Beaucoup d’indépendants testent ChatGPT pour leur gestion, puis abandonnent. Romain Munoz, Product Marketing Manager chez InProcess, explique pourquoi, et ce qu’apporte un agent IA spécialisé et fiable.

Romain Munoz, Product Marketing Manager chez InProcess, en interview au micro

Pourquoi les artisans qui essaient une IA généraliste décrochent-ils ?

Pour deux raisons. La première est le temps : configurer un assistant généraliste et apprendre à le faire correctement demande un investissement qu’un artisan n’a pas. La seconde est la variabilité du résultat : la même demande peut produire deux documents différents. Sur un devis ou une facture que tous ses clients voient, c’est disqualifiant.
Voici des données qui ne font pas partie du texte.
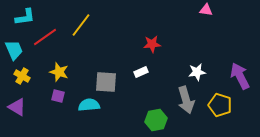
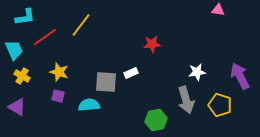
pink triangle: moved 12 px right
white rectangle: moved 10 px left, 1 px down
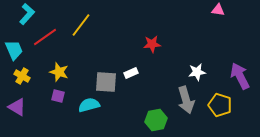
cyan L-shape: moved 2 px right, 3 px up; rotated 40 degrees counterclockwise
cyan semicircle: rotated 10 degrees counterclockwise
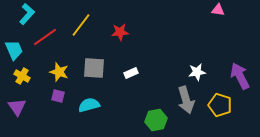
red star: moved 32 px left, 12 px up
gray square: moved 12 px left, 14 px up
purple triangle: rotated 24 degrees clockwise
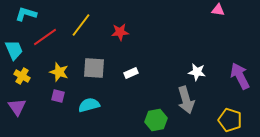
cyan L-shape: moved 1 px left; rotated 115 degrees counterclockwise
white star: rotated 18 degrees clockwise
yellow pentagon: moved 10 px right, 15 px down
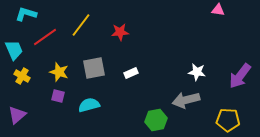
gray square: rotated 15 degrees counterclockwise
purple arrow: rotated 116 degrees counterclockwise
gray arrow: rotated 92 degrees clockwise
purple triangle: moved 8 px down; rotated 24 degrees clockwise
yellow pentagon: moved 2 px left; rotated 15 degrees counterclockwise
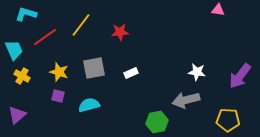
green hexagon: moved 1 px right, 2 px down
Un plombier nous a détaillé, lors d’une démonstration, les allers-retours qu’il devait faire avec l’IA pour obtenir un devis présentable. Le temps n’est pas gagné, il est déplacé : il se retrouvait à faire une vingtaine de requêtes pour arriver à un résultat satisfaisant.
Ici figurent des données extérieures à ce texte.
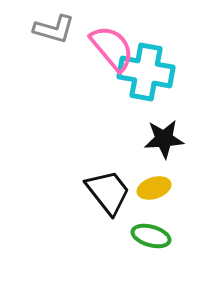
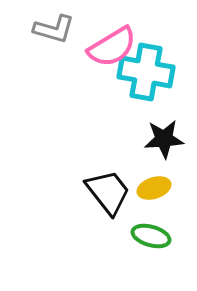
pink semicircle: moved 1 px up; rotated 99 degrees clockwise
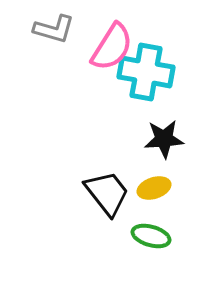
pink semicircle: rotated 27 degrees counterclockwise
black trapezoid: moved 1 px left, 1 px down
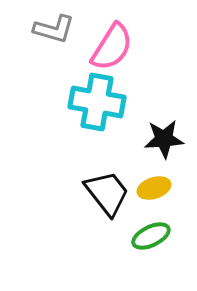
cyan cross: moved 49 px left, 30 px down
green ellipse: rotated 42 degrees counterclockwise
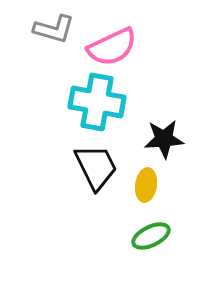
pink semicircle: rotated 33 degrees clockwise
yellow ellipse: moved 8 px left, 3 px up; rotated 64 degrees counterclockwise
black trapezoid: moved 11 px left, 26 px up; rotated 12 degrees clockwise
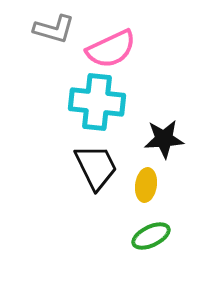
pink semicircle: moved 1 px left, 2 px down
cyan cross: rotated 4 degrees counterclockwise
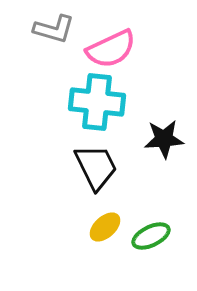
yellow ellipse: moved 41 px left, 42 px down; rotated 40 degrees clockwise
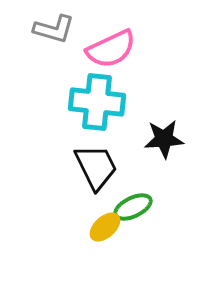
green ellipse: moved 18 px left, 29 px up
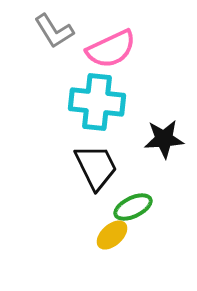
gray L-shape: moved 2 px down; rotated 42 degrees clockwise
yellow ellipse: moved 7 px right, 8 px down
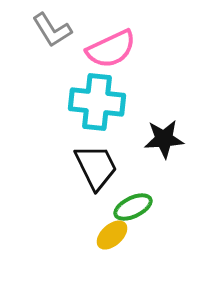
gray L-shape: moved 2 px left, 1 px up
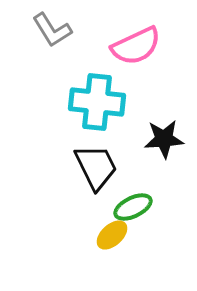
pink semicircle: moved 25 px right, 3 px up
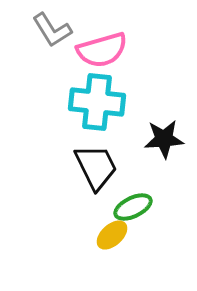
pink semicircle: moved 34 px left, 4 px down; rotated 9 degrees clockwise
Dans l’univers du BTP, nous faisons face à trois populations distinctes. Ceux qui ne sont pas équipés, ou qui gèrent tout sur Excel faute de mieux. Ceux qui disposent déjà d’un logiciel métier, mais qui continuent de passer du temps à saisir. Et ceux qui bricolent des solutions avec ChatGPT ou Claude. Dans les trois cas, le temps perdu se situe sur la saisie et la mise en forme.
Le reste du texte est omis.